There were no new safety concerns observed for vonoprazan-based triple therapy in this study conducted within routine clinical practice. This study confirmed the effectiveness of vonoprazan-based triple therapy in real-world practice.

Author contributions

K Ashida contributed to data acquisition, data interpretation. Y Honda contributed data analysis, and data interpretation. K Sanada contributed study design. Y Takemura contributed data interpretation. S Sakamoto contributed to study design and data interpretation. All authors contributed to drafting and reviewing the manuscript critically, approved the final version, and agree to be accountable for all aspects of the work.

Declaration of interest

K Ashida received honoraria from Takeda Pharmaceutical Company Limited and Otsuka Pharmaceutical Company Limited.

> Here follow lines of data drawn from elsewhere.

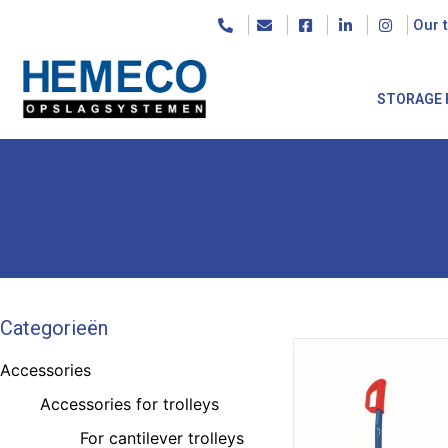
Our 
STORAGE 
Categorieën
Accessories
Accessories for trolleys
For cantilever trolleys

Y Honda, Y Takemura, and S Sakamoto are employees of Takeda Pharmaceutical Company Limited, and K Sanada is an employee of PRA Development Center KK. The authors have no other relevant affiliations or financial involvement with any organization or entity with a financial interest in or financial conflict with the subject matter or materials discussed in the manuscript apart from those disclosed.

Reviewer disclosures

Peer reviewers on this manuscript have no relevant financial or other relationships to disclose.

Acknowledgments

The authors sincerely appreciate the doctors who participated in this study to provide with precious data. Also, the authors appreciate Motoya Oshika, Japan Medical Office, Takeda Pharmaceutical Company Limited who managed this study, and Sho Sakui, Biostatistics, Development Center Japan, Takeda Pharmaceutical Company Limited, who conducted the statistical analyses.

Additional information

Funding

This study was conducted with funding from Takeda Pharmaceutical Company Limited.